Saturday, November 27, 2010

Afterthought heel/kitchener stitch

After reading around on the web, the heel made by using a waste yarn 'zipper' like I described a few posts ago is still called an afterthought heel. I don't think it should be called that, because it wasn't done as an afterthought, it was planned. Maybe they should change the name to forethought for the planned one and keep afterthought for the one where you go back and cut your yarn to unzip the live stitches (called steeking).

Personally, I think one should use the waste yarn zipper, it's much easier and doesn't require counting stitches/rows to get it right on both socks, you know exactly where it's at because you can see the contrast color waste yarn and don't have to worry about accidentally ruining a perfectly good pair of socks.

While I'm at it, why are so many knitters scared stiff of the kitchener stitch? To me, it's practically mindless. My mantra is K, P, P, K-which means slip the yarn needle through the first stitch on the front needle as if to knit, slip the stitch off the needle, slip the yarn needle through the next stitch on the front needle as if to purl and leave it on the needle, slip the yarn needle through the first stitch on the back needle as if to purl and slip that stitch off the needle, slip the the yarn through the next stitch on the back needle as if to knit and leave that stitch on the needle, lather, rinse, repeat until all stitches are worked off the needles. What this does is weave the stitches off the needles with an invisible seam that looks like it's been knitted, nothing to it and nothing to be frightened of.

Now, before anyone starts whining "But you've probably been doing this all your life!", let me explain. Yes, I've been knitting since I was about nine, which is a little longer than forty years ago now. But I didn't try knitting in the round until after I was much, much older. And socks are a recent attempt as well, in my knitting life, anyway. My first pair turned out rather well because I followed the pattern to the letter and the first time I tried weaving the toe off, I was a bit nervous because I'd read that kitchener stitch was difficult. When I got to that part and carefully read the instructions and started, I just had to wonder "Who are these people who said this was difficult?"
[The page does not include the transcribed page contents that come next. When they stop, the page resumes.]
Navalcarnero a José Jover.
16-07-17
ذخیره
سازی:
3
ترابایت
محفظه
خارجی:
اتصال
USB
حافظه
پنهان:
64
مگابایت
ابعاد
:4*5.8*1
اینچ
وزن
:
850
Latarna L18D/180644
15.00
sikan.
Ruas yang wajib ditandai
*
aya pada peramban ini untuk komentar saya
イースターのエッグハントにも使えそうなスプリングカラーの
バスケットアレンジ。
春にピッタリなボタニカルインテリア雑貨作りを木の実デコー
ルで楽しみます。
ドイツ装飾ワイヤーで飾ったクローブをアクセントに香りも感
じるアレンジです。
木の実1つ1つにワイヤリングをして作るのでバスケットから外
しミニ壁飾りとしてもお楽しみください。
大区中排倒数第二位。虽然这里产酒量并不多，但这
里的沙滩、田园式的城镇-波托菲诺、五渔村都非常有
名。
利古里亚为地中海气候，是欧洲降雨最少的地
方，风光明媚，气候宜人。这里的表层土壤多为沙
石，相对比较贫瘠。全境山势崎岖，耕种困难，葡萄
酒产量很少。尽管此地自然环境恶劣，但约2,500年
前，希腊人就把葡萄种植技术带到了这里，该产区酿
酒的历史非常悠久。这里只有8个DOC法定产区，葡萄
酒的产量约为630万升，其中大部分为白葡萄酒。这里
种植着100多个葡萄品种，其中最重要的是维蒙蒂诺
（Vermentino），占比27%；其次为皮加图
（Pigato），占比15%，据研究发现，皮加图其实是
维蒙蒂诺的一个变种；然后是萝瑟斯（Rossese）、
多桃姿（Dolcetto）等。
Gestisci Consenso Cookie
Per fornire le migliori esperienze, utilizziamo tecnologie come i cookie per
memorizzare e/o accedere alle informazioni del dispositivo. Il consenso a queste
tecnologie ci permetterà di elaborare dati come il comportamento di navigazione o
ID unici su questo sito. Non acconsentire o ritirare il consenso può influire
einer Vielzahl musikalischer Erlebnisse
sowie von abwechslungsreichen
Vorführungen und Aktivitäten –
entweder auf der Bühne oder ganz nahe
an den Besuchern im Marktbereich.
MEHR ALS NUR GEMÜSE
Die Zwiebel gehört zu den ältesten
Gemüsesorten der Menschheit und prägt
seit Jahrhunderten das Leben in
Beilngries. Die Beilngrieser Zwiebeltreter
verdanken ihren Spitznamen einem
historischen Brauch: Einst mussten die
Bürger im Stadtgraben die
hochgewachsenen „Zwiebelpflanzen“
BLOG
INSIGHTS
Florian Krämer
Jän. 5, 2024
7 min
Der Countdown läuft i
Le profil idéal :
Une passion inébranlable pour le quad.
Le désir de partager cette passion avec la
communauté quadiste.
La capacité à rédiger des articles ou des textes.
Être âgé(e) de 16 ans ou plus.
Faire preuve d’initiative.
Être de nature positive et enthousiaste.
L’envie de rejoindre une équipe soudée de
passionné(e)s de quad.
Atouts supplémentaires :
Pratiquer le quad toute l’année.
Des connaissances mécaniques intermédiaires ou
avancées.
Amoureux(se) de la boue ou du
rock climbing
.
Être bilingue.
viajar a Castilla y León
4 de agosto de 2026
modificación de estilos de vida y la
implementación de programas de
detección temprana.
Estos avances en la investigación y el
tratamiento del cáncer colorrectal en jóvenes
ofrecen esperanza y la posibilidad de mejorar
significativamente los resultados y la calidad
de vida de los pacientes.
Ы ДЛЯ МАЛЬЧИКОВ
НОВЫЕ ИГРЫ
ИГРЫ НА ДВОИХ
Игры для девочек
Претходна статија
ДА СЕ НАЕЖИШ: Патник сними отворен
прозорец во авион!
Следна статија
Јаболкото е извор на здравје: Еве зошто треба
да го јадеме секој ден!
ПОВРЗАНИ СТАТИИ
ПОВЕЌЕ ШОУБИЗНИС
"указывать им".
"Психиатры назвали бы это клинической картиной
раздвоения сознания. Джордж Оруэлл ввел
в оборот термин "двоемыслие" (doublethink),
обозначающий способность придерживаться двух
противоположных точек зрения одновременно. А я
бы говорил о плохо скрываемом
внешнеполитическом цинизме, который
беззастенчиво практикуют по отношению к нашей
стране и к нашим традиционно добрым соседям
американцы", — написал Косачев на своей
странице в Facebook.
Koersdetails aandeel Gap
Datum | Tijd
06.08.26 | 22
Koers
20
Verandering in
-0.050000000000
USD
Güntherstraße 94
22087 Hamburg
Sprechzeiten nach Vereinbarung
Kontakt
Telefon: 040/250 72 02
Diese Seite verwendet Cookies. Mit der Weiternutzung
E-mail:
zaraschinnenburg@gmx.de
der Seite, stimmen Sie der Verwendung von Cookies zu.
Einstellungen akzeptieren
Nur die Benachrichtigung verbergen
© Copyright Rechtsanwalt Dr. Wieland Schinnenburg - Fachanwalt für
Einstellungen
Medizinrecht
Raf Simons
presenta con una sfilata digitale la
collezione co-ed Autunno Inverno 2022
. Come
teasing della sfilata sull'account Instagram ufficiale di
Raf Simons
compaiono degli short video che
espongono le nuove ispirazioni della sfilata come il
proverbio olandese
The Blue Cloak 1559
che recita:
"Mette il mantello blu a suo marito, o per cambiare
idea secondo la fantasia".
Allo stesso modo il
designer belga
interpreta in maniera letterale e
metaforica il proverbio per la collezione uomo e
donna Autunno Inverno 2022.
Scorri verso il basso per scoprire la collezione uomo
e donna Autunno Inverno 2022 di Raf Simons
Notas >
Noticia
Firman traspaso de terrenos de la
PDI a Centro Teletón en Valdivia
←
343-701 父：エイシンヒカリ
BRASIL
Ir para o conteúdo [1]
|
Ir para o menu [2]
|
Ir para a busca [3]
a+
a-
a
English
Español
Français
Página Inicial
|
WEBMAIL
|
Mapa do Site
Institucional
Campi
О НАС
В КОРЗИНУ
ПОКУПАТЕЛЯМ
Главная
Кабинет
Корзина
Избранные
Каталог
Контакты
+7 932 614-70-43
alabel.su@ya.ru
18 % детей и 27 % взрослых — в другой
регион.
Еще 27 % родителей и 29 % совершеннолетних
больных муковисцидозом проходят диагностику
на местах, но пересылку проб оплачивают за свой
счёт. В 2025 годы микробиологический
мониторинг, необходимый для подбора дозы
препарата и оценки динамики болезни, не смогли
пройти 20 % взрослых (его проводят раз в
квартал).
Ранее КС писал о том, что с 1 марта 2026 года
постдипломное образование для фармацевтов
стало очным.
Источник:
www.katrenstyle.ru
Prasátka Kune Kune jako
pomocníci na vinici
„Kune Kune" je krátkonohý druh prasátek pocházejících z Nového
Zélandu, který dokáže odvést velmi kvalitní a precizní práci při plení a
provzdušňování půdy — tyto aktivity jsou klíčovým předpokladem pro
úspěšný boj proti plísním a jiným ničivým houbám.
So, while I've been knitting off and on for practically all my life, I was a fairly older woman before I tried kitchener stitch and I found it no harder to do than learning how to knit in the round with double pointed needles (which is also not as difficult to learn). If you think of it the way I finally did, you'll find it's not so hard either-you may have four separate needles in your work and one spare, but you'll still only be working with two of them at a time and the rest just sit there and wait their turn. The hardest part is casting on and joining, then after the first round, the rest is a piece of cake. So, just have some chocolate handy to munch on until you get to the piece of cake part and you'll do just fine. Of course, if you really want to get into something that'll blow your mind, get into knitting an entire pair of socks on dpns-using the doubleknitting method-but only if you're really adventurous, because that is a project that will have you using words that got your mouth washed out with soap when you were a kid (if you have parents like mine-who favored the backhanded approach-literally). TTFN.